Of all the things I heard at the Transform symposium at the Mayo Clinic last week, there was just one notion that pierced the heart of all this healthcare reform talk, if you ask me. It was the statement by Christi Dining Zuber, Innovation Director at Kaiser Permanente, that healthcare needs to be about compassion rather than "compliance."
The traditional notion of a doctor's role was: "you tell people to do stuff, you push them to do it, and then you track it." Funny that when large numbers of people failed to perform the "stuff," no one seems to have thought about critiquing the methods. Rather, experts just assumed that patients were too lazy or stubborn to follow orders.
"Health care is humans giving care to other human beings," Zuber said. "It has to be about compassion, an appeal to the heart."
I wonder how many of us have had a compassionate encounter with a healthcare provider? Far more common are the horror stories of patronization and blame. Even I could tell you a dozen or more stories of being belittled by a doctor or nurse, and I'm a pretty pushy lady.
The reason I'm encouraged is that Zuber wasn't the only one bashing the "compliance" terminology. I've been to numerous health conferences in the past months, and one after another, experts — including MDs, health plan executives, and health policymakers — take the stage and talk about "motivating behavior change" and "working with patients as partners." Just buzzwords? Hopefully not. At least talking about it is a good start.
That brings me to two things about the power of talking:
First: The night before my presentation, I went to dinner with a small group of attendees. Somehow we got on the subject of my diagnosis, and I ended up recounting all the gory details of near-starvation weight, blurry vision, dehydration, IVs, insulin overdoses, etc., etc. I could see that these folks were visibly shaken. Wow! what a story... you poor thing! But soon they snapped back into "professional mode," lamenting that patients don't follow this or that regime properly. And all I could think was: Do you think I'm the only one with a story like that?! Every patient has been through his or her own little corner of hell. Why can't you connect those life experiences with our "openness" or ability to perform some pretty unpleasant health tasks day in and day out, for the rest of our lives?

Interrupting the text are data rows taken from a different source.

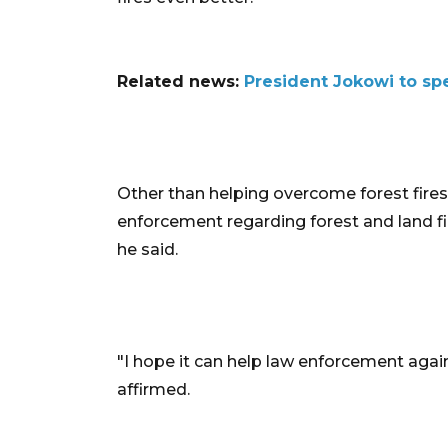
Related news:
President Jokowi to s
Other than helping overcome forest fires 
enforcement regarding forest and land fi
he said.
"I hope it can help law enforcement agai
affirmed.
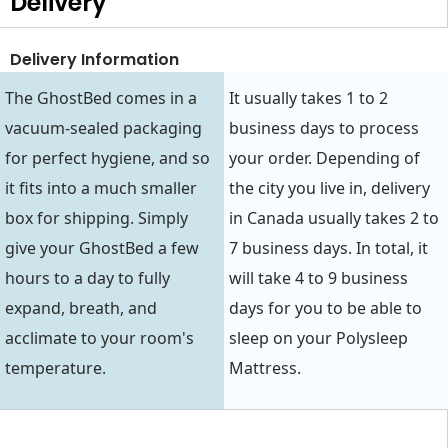
Delivery
Delivery Information
The GhostBed comes in a
It usually takes 1 to 2
vacuum-sealed packaging
business days to process
for perfect hygiene, and so
your order. Depending of
it fits into a much smaller
the city you live in, delivery
box for shipping. Simply
in Canada usually takes 2 to
give your GhostBed a few
7 business days. In total, it
hours to a day to fully
will take 4 to 9 business
expand, breath, and
days for you to be able to
acclimate to your room's
sleep on your Polysleep
temperature.
Mattress.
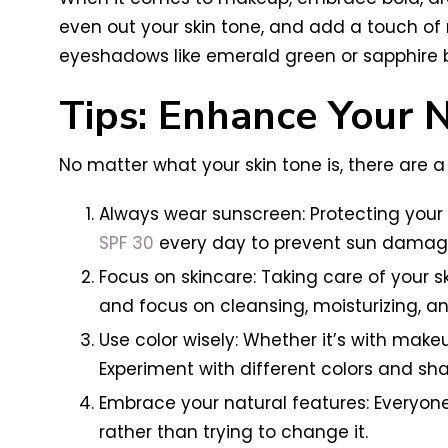
even out your skin tone, and add a touch of r
eyeshadows like emerald green or sapphire b
Tips: Enhance Your 
No matter what your skin tone is, there are 
Always wear sunscreen: Protecting your s
SPF 30
every day to prevent sun damag
Focus on skincare: Taking care of your s
and focus on cleansing, moisturizing, an
Use color wisely: Whether it’s with make
Experiment with different colors and sh
Embrace your natural features: Everyon
rather than trying to change it.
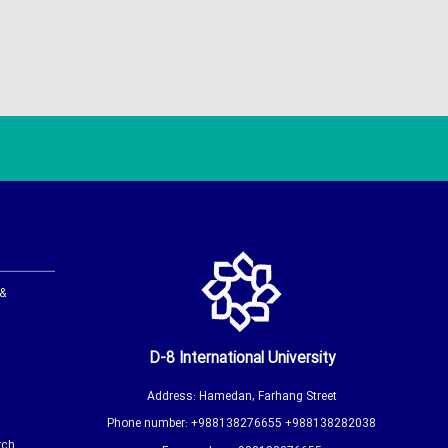
 &
D-8 International University
Address: Hamedan, Farhang Street
Phone number: +988138276655 +988138282038
rch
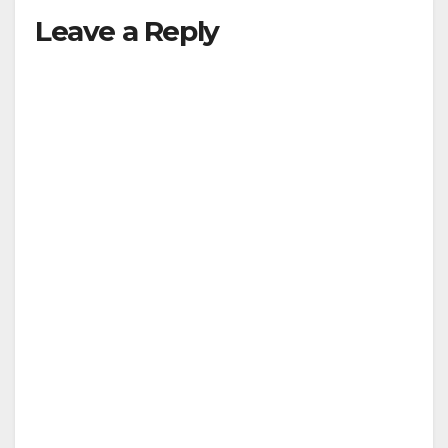
Leave a Reply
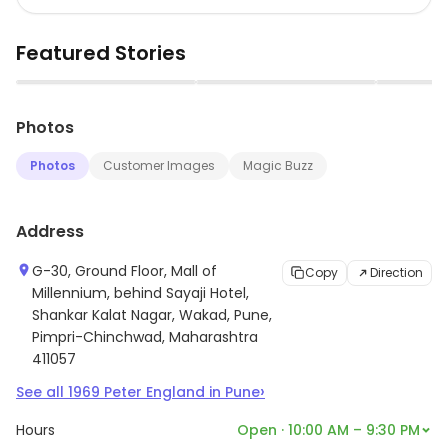
Featured Stories
▶
▶
Photos
Photos
Customer Images
Magic Buzz
Address
G-30, Ground Floor, Mall of
Copy
Direction
Millennium, behind Sayaji Hotel,
Shankar Kalat Nagar, Wakad, Pune,
Pimpri-Chinchwad, Maharashtra
411057
›
See all
1969
Peter England
in
Pune
Hours
Open · 10:00 AM – 9:30 PM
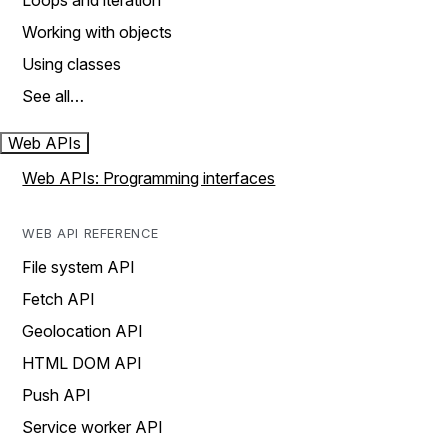
Loops and iteration
Working with objects
Using classes
See all…
Web APIs
Web APIs: Programming interfaces
WEB API REFERENCE
File system API
Fetch API
Geolocation API
HTML DOM API
Push API
Service worker API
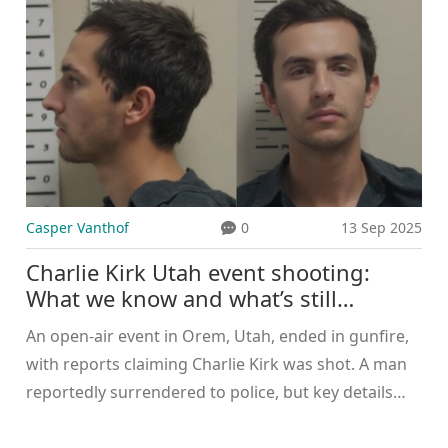
while Trump remained silent.
Casper Vanthof
0
13 Sep 2025
Charlie Kirk Utah event shooting:
What we know and what’s still
unconfirmed
An open-air event in Orem, Utah, ended in gunfire,
with reports claiming Charlie Kirk was shot. A man
reportedly surrendered to police, but key details
remain unconfirmed. No charging documents or
age for the suspect have been released. Authorities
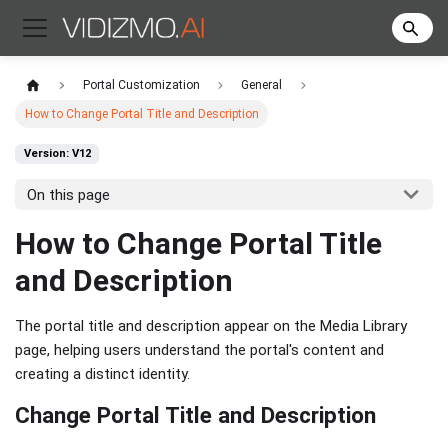
Portal Customization
General
How to Change Portal Title and Description
Version: V12
On this page
How to Change Portal Title
and Description
The portal title and description appear on the Media Library
page, helping users understand the portal's content and
creating a distinct identity.
Change Portal Title and Description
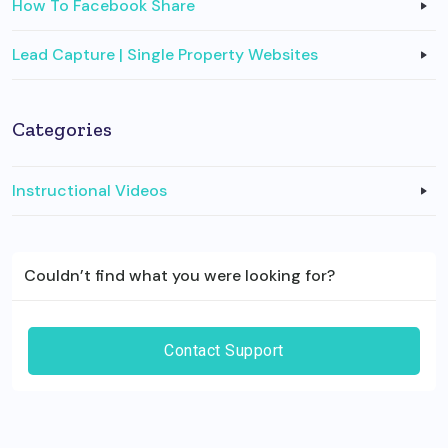
How To Facebook Share
Lead Capture | Single Property Websites
Categories
Instructional Videos
Couldn’t find what you were looking for?
Contact Support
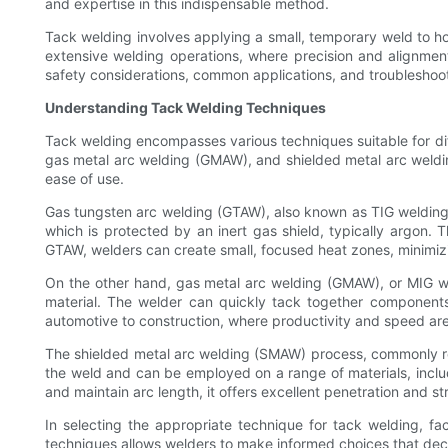
and expertise in this indispensable method.
Tack welding involves applying a small, temporary weld to ho
extensive welding operations, where precision and alignment 
safety considerations, common applications, and troubleshoot
Understanding Tack Welding Techniques
Tack welding encompasses various techniques suitable for dif
gas metal arc welding (GMAW), and shielded metal arc weldin
ease of use.
Gas tungsten arc welding (GTAW), also known as TIG welding, 
which is protected by an inert gas shield, typically argon.
GTAW, welders can create small, focused heat zones, minimizing
On the other hand, gas metal arc welding (GMAW), or MIG weld
material. The welder can quickly tack together components, 
automotive to construction, where productivity and speed are
The shielded metal arc welding (SMAW) process, commonly refer
the weld and can be employed on a range of materials, includ
and maintain arc length, it offers excellent penetration and str
In selecting the appropriate technique for tack welding, f
techniques allows welders to make informed choices that decr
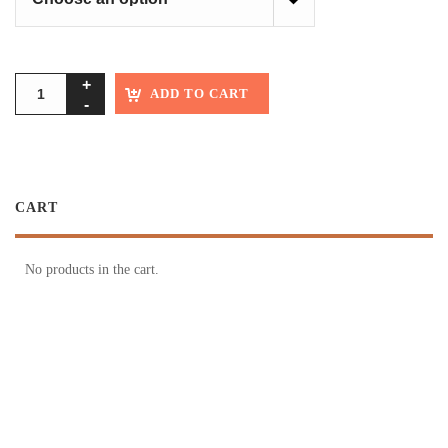
ADD TO CART
CART
No products in the cart.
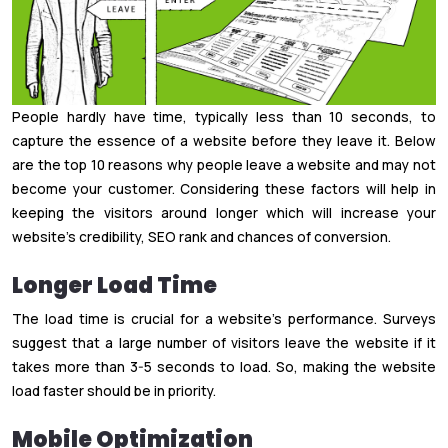
People hardly have time, typically less than 10 seconds, to
capture the essence of a website before they leave it. Below
are the top 10 reasons why people leave a website and may not
become your customer. Considering these factors will help in
keeping the visitors around longer which will increase your
website’s credibility, SEO rank and chances of conversion.
Longer Load Time
The load time is crucial for a website’s performance. Surveys
suggest that a large number of visitors leave the website if it
takes more than 3-5 seconds to load. So, making the website
load faster should be in priority.
Mobile Optimization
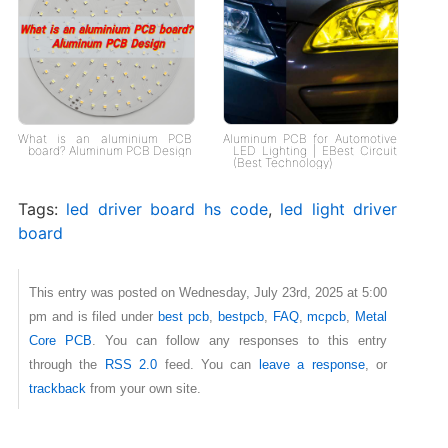
What is an aluminium PCB
Aluminum PCB for Automotive
board? Aluminum PCB Design
LED Lighting | EBest Circuit
(Best Technology)
Tags:
led driver board hs code
,
led light driver
board
This entry was posted on Wednesday, July 23rd, 2025 at 5:00
pm and is filed under
best pcb
,
bestpcb
,
FAQ
,
mcpcb
,
Metal
Core PCB
. You can follow any responses to this entry
through the
RSS 2.0
feed. You can
leave a response
, or
trackback
from your own site.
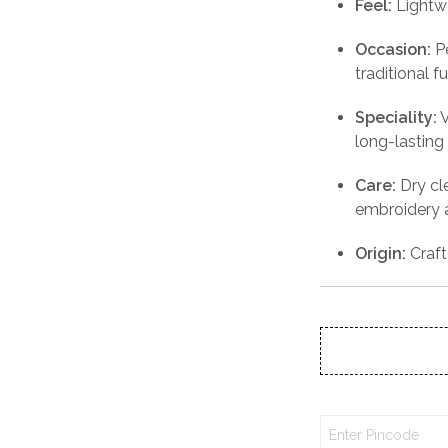
Feel:
Lightw
Occasion:
Pe
traditional 
Speciality:
V
long-lasting 
Care:
Dry cl
embroidery a
Origin:
Craft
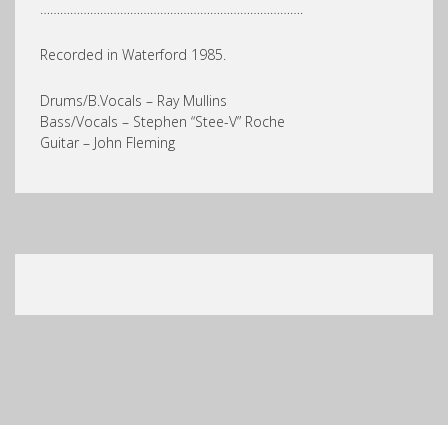
…………………………………………………………………….
Recorded in Waterford 1985.
Drums/B.Vocals – Ray Mullins
Bass/Vocals – Stephen “Stee-V” Roche
Guitar – John Fleming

Second: The conference wrap-up was delivered by a brilliant woman named Maggie Breslin, Senior Designer at Mayo's SPARC research group. After years of studying every imaginable sort of patient interaction in this million-square-foot clinic, what do you think her conclusion is about what good healthcare looks like?
The answer: A satisfying conversation!
"Conversation is how people determine quality and value," she says. "People love the Mayo Clinic not because of all their state-of-the-art treatments and procedures, but because doctors take the time to talk and answer all patients' questions."
Her other conclusions, which seem so intuitive for us patients desperate for a good talk:
- Conversation has therapeutic value. Providers help patients just by talking with them.
- Conversation allows us to deal with ambiguity. It clears up all that confusing science and medical jargon, so we can understand our health issues.
- Conversation is not just a "nice to have"; it's the essential element of healthcare. Without it, you have nothing.
I couldn't agree more. So who out there is actually getting Compassion and Conversation from their doctor or CDE when they need it most?